::: Dataset content

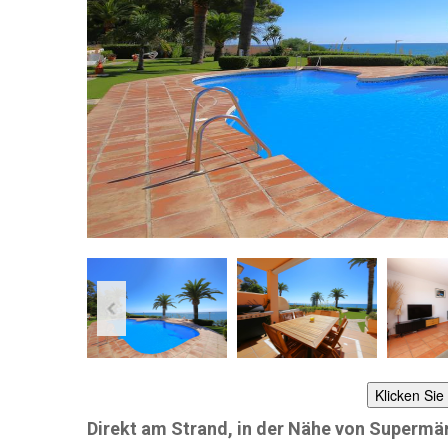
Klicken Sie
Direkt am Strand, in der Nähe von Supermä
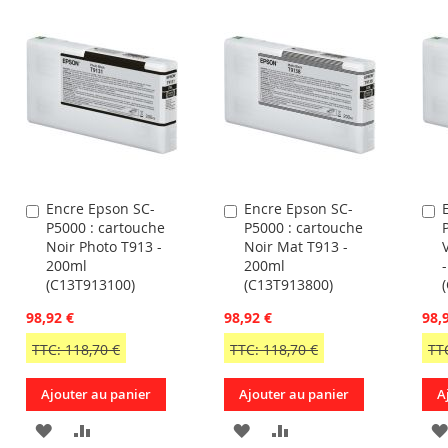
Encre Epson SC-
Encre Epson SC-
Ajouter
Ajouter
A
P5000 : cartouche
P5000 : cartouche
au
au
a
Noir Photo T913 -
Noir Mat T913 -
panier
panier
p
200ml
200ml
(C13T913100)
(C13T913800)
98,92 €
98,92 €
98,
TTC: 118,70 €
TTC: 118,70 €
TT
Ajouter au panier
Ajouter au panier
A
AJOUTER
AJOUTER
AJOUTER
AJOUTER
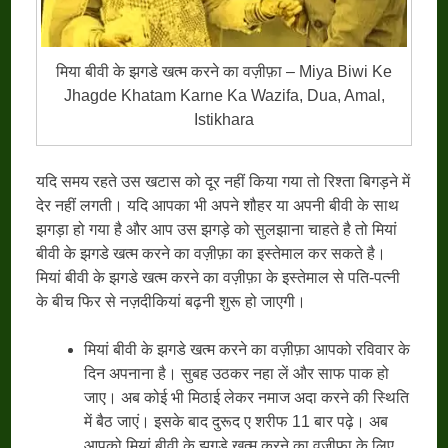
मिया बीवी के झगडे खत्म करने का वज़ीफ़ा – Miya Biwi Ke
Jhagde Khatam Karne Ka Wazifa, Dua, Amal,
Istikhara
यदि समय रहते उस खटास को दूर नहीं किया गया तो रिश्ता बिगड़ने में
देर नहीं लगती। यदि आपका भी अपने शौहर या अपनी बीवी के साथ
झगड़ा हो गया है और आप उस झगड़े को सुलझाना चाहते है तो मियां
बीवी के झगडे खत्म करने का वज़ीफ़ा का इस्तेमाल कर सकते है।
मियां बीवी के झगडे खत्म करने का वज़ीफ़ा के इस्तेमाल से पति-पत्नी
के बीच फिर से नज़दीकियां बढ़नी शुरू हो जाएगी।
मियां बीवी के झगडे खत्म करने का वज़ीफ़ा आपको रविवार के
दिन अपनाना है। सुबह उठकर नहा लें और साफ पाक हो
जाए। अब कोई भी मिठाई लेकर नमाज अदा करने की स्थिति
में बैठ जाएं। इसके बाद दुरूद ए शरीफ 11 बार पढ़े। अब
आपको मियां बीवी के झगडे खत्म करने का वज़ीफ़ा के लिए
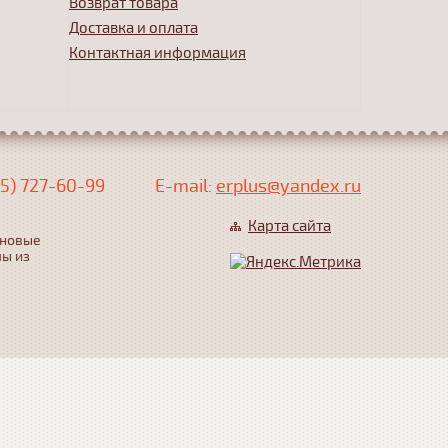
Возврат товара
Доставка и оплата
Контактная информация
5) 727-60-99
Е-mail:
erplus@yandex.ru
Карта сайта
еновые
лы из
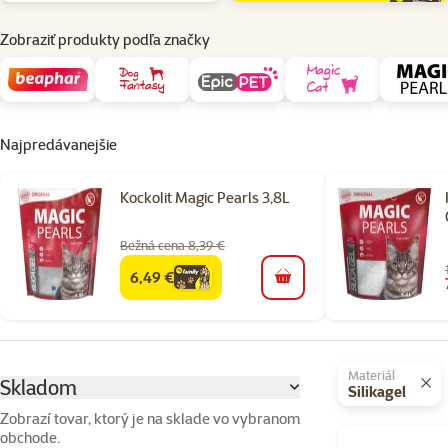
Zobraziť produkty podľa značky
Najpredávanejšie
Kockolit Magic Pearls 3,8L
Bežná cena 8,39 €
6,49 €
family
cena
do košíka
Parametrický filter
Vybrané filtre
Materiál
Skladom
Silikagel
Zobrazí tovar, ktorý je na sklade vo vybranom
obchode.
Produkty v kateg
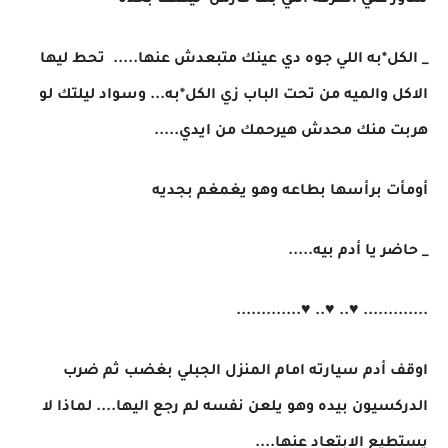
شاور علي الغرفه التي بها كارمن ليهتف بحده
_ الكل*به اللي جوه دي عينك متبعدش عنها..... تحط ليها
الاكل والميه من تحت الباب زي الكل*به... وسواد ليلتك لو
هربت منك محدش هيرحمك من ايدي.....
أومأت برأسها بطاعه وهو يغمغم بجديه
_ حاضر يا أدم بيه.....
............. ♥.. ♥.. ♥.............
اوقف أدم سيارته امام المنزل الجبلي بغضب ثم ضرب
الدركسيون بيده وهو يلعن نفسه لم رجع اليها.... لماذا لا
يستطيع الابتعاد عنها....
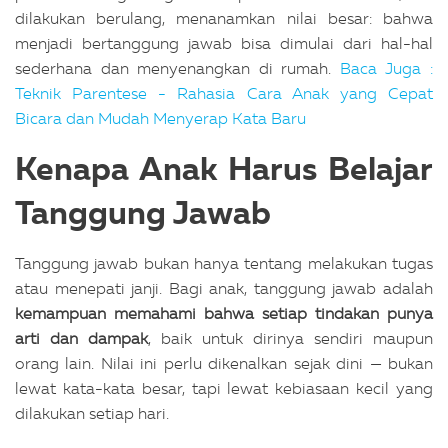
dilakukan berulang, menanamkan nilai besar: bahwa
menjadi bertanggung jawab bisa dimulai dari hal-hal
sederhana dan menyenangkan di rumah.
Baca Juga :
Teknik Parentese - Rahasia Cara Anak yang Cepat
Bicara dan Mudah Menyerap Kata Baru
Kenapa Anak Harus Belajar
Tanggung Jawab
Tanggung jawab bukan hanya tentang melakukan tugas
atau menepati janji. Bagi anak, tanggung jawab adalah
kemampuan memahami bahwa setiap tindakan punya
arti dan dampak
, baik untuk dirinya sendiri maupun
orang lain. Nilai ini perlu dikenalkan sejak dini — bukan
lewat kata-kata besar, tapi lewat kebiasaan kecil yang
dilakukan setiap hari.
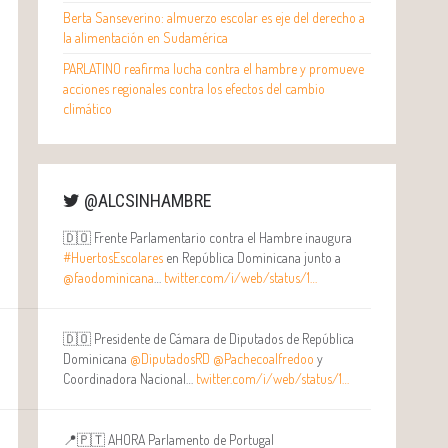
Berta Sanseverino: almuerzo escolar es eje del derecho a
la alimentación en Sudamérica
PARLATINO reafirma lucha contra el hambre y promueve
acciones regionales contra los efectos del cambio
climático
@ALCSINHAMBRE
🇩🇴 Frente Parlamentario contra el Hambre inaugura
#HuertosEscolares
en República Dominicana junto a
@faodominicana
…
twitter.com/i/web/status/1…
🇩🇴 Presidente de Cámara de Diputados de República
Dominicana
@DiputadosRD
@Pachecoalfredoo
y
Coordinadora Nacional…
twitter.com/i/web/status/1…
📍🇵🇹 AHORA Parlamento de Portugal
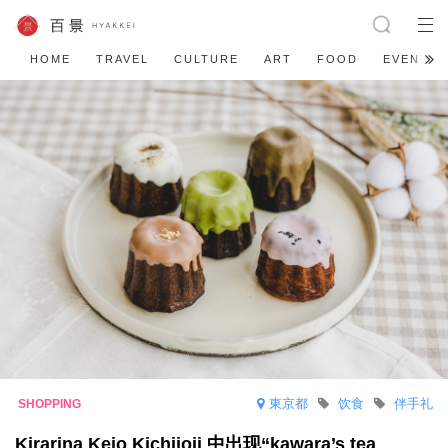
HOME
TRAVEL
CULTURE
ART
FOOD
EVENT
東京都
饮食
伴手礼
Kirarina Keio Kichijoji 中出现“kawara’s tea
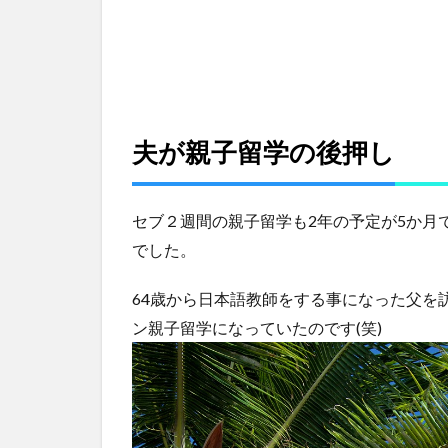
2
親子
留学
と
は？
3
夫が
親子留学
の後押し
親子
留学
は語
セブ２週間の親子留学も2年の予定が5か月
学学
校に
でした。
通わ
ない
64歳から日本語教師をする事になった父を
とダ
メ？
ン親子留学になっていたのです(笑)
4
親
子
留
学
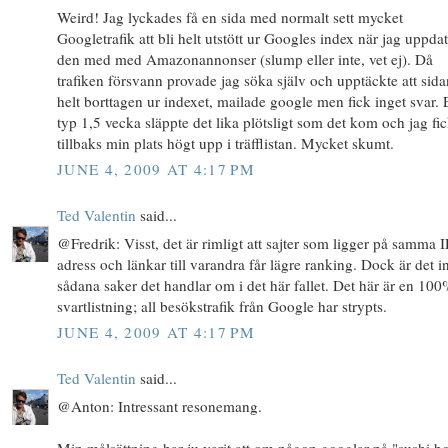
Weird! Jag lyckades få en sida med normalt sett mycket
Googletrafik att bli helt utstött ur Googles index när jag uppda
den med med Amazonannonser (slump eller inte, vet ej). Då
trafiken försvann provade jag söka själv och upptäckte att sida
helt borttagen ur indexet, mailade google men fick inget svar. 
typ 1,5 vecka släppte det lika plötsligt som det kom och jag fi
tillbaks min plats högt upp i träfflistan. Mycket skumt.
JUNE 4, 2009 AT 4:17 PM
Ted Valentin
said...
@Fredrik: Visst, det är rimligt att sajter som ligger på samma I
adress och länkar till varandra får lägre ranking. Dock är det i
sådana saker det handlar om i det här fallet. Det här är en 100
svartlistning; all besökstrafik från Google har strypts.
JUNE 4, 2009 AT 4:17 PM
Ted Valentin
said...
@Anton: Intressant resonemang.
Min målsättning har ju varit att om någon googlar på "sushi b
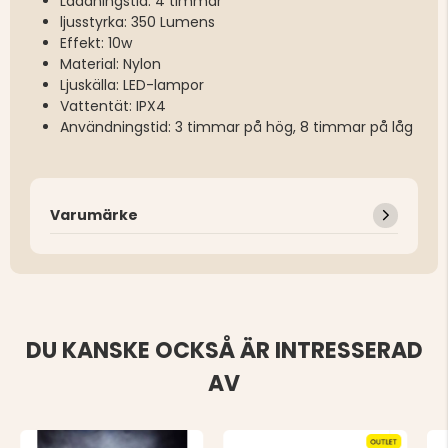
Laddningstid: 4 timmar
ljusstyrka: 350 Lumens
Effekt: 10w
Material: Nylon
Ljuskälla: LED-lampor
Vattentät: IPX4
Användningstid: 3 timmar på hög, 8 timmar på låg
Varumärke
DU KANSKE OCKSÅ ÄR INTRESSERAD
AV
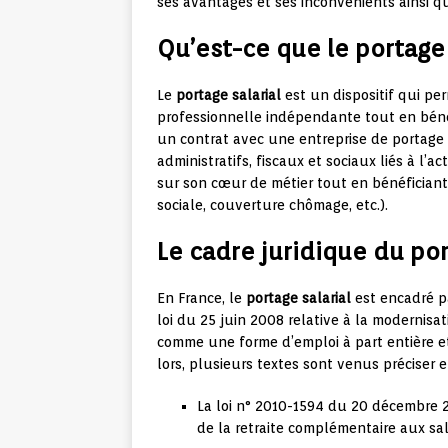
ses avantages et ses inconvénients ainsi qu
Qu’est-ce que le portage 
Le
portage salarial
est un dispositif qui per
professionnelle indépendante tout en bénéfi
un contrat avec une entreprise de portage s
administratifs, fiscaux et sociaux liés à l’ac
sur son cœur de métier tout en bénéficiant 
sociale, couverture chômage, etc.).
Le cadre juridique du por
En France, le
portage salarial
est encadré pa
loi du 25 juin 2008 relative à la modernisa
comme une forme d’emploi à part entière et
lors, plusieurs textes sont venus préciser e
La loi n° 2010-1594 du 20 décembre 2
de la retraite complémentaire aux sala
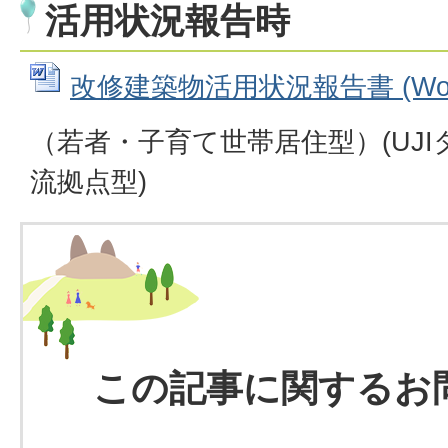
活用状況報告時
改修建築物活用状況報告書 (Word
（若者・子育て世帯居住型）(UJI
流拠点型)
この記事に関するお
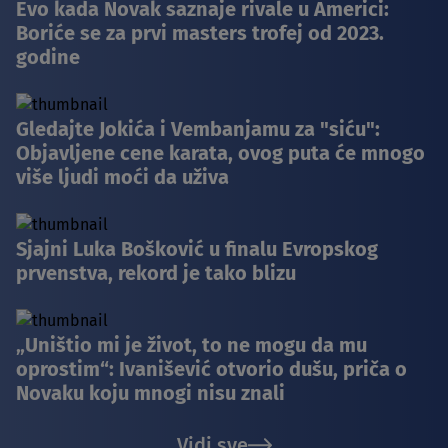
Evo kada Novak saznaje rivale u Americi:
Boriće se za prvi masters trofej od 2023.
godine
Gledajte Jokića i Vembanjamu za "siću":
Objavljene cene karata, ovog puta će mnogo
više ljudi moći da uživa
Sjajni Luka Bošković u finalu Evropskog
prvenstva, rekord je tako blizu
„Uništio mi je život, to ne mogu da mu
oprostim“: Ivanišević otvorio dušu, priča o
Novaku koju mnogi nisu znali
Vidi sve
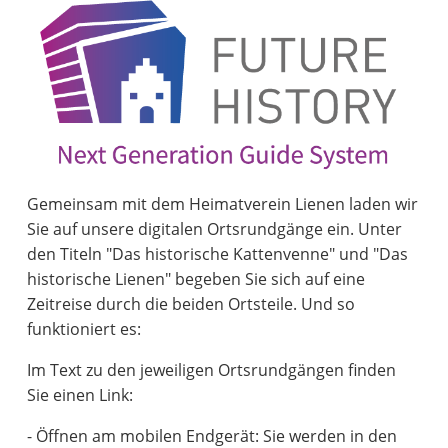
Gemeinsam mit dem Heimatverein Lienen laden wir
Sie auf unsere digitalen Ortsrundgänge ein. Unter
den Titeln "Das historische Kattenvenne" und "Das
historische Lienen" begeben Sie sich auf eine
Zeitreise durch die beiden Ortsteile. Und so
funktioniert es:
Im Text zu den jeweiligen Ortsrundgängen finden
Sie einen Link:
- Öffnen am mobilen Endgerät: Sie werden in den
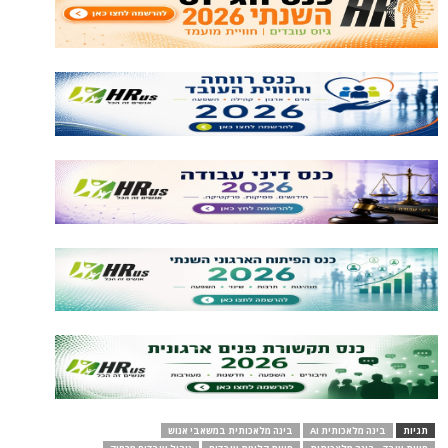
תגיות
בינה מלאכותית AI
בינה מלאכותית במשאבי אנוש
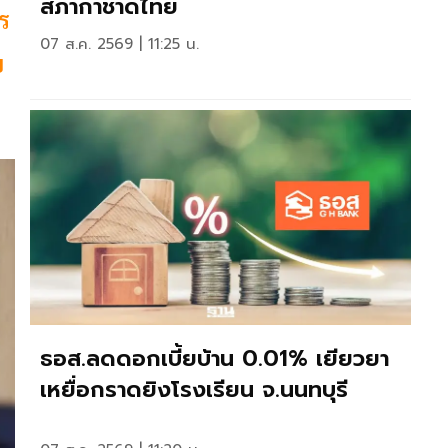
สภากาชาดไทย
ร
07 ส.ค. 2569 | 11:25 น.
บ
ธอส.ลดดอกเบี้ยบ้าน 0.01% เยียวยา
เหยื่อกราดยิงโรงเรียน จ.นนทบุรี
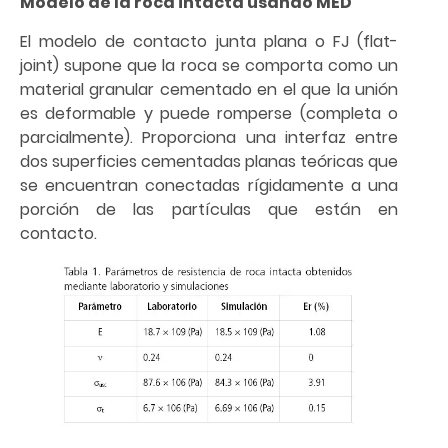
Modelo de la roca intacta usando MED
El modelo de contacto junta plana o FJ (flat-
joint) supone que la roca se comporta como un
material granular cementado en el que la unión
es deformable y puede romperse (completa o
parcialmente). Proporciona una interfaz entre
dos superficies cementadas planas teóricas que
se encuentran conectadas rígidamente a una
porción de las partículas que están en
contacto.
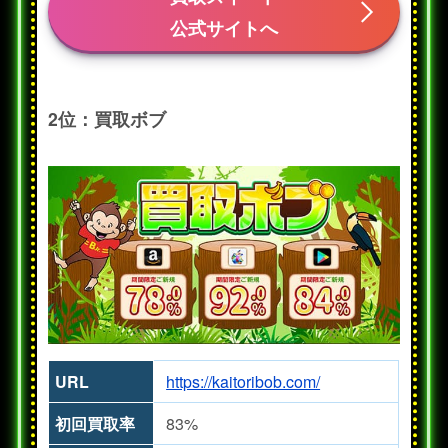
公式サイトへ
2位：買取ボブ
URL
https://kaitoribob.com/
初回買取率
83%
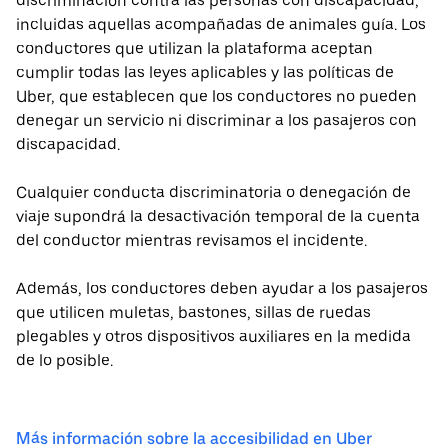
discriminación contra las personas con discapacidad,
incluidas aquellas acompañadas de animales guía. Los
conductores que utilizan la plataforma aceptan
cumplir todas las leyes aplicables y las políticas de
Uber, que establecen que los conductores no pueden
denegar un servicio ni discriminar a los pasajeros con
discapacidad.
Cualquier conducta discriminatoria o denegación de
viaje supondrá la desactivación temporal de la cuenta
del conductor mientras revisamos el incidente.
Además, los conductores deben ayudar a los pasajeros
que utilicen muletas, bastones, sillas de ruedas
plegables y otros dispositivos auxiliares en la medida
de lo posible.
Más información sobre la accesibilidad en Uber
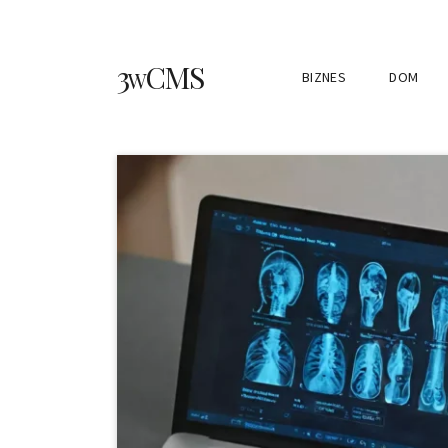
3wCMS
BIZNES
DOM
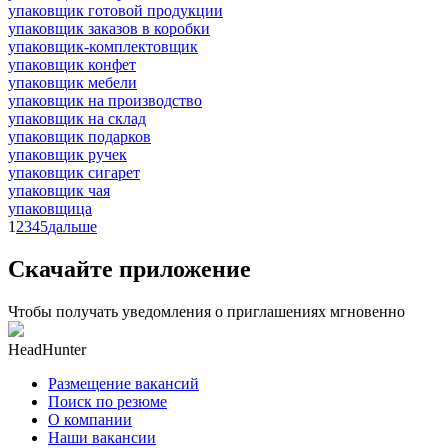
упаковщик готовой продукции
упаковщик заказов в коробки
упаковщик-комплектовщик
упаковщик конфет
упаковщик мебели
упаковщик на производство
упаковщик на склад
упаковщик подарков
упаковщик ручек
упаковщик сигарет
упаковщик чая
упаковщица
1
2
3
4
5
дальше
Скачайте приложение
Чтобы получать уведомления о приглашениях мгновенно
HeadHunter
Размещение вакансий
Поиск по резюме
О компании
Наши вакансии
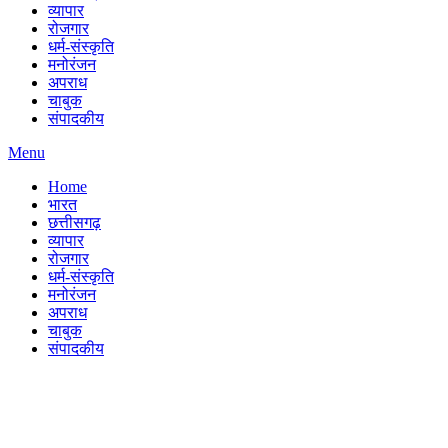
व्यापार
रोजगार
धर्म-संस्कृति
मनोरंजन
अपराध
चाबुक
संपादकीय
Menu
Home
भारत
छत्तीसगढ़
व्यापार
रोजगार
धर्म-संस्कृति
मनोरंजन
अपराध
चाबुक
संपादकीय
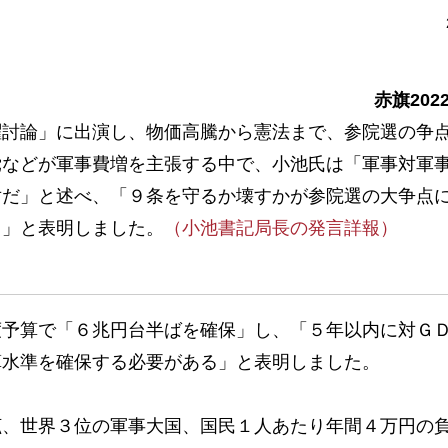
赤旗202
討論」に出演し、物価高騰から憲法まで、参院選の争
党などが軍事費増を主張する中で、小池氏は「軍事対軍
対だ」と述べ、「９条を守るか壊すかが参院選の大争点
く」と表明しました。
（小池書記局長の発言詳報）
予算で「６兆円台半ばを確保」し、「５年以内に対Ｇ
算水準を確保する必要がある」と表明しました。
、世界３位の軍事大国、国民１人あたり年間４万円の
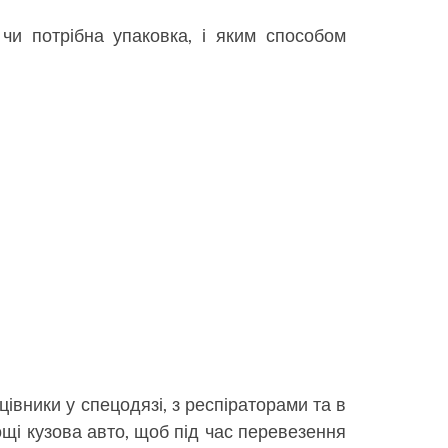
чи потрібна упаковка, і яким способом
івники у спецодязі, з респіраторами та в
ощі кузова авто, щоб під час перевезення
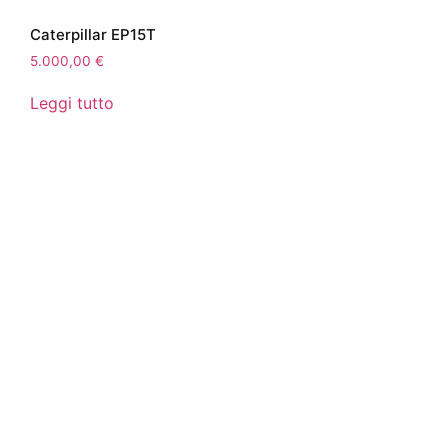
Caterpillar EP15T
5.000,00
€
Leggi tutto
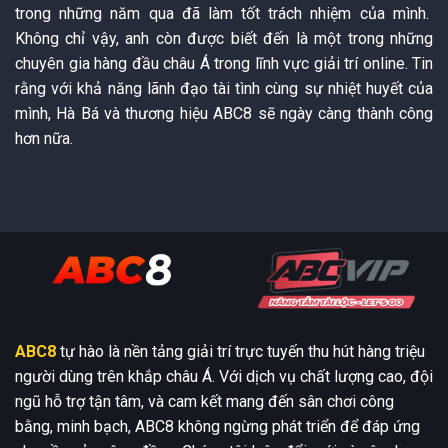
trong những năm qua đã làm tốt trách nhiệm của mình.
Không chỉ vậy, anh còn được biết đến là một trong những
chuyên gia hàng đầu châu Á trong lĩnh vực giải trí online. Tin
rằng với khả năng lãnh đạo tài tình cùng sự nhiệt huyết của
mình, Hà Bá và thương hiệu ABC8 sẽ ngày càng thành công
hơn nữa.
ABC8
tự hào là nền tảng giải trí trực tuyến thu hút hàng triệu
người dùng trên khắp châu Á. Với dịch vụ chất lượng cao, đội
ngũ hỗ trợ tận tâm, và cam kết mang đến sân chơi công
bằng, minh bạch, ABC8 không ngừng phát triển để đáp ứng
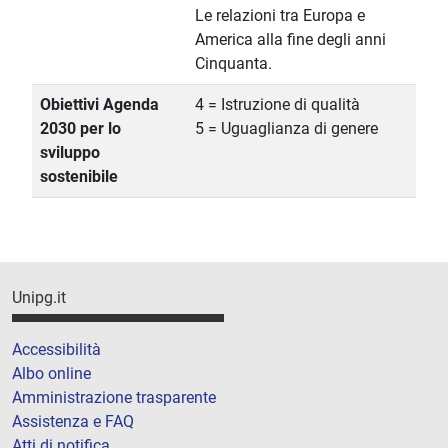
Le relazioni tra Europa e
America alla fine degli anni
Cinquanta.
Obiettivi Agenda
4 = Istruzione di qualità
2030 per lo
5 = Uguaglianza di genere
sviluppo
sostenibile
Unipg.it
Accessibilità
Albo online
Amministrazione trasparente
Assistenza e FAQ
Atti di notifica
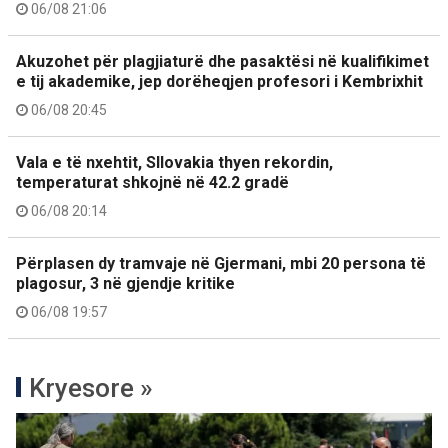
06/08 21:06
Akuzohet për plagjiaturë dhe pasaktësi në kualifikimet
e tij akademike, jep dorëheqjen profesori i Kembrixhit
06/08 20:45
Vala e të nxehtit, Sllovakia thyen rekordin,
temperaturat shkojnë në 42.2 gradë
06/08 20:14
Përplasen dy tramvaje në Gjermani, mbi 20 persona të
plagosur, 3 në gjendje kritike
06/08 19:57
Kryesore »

::::::

What you should do.
Copy out nothing but the lines from the beginning of the records through the one that contains "الاكل والميه من". Skip the pictures.

Exercise result.
Klicken Sie
Direkt am Strand, in der Nähe von Supermä
Encre Epson SC-
Encre Epson SC-
Ajouter
Ajouter
A
P5000 : cartouche
P5000 : cartouche
au
au
a
Noir Photo T913 -
Noir Mat T913 -
panier
panier
p
200ml
200ml
(C13T913100)
(C13T913800)
98,92 €
98,92 €
98,
TTC: 118,70 €
TTC: 118,70 €
TT
Ajouter au panier
Ajouter au panier
A
AJOUTER
AJOUTER
AJOUTER
AJOUTER
मिया बीवी के झगडे खत्म करने का वज़ीफ़ा – Miya Biwi Ke
Jhagde Khatam Karne Ka Wazifa, Dua, Amal,
Istikhara
यदि समय रहते उस खटास को दूर नहीं किया गया तो रिश्ता बिगड़ने में
देर नहीं लगती। यदि आपका भी अपने शौहर या अपनी बीवी के साथ
झगड़ा हो गया है और आप उस झगड़े को सुलझाना चाहते है तो मियां
बीवी के झगडे खत्म करने का वज़ीफ़ा का इस्तेमाल कर सकते है।
मियां बीवी के झगडे खत्म करने का वज़ीफ़ा के इस्तेमाल से पति-पत्नी
के बीच फिर से नज़दीकियां बढ़नी शुरू हो जाएगी।
मियां बीवी के झगडे खत्म करने का वज़ीफ़ा आपको रविवार के
दिन अपनाना है। सुबह उठकर नहा लें और साफ पाक हो
जाए। अब कोई भी मिठाई लेकर नमाज अदा करने की स्थिति
में बैठ जाएं। इसके बाद दुरूद ए शरीफ 11 बार पढ़े। अब
आपको मियां बीवी के झगडे खत्म करने का वज़ीफ़ा के लिए
Возврат товара
Доставка и оплата
Контактная информация
5) 727-60-99
Е-mail:
erplus@yandex.ru
Карта сайта
еновые
лы из
Zobraziť produkty podľa značky
Najpredávanejšie
Kockolit Magic Pearls 3,8L
Bežná cena 8,39 €
6,49 €
family
cena
do košíka
Parametrický filter
Vybrané filtre
Materiál
Skladom
Silikagel
Zobrazí tovar, ktorý je na sklade vo vybranom
obchode.
Produkty v kateg
شاور علي الغرفه التي بها كارمن ليهتف بحده
_ الكل*به اللي جوه دي عينك متبعدش عنها..... تحط ليها
الاكل والميه من تحت الباب زي الكل*به... وسواد ليلتك لو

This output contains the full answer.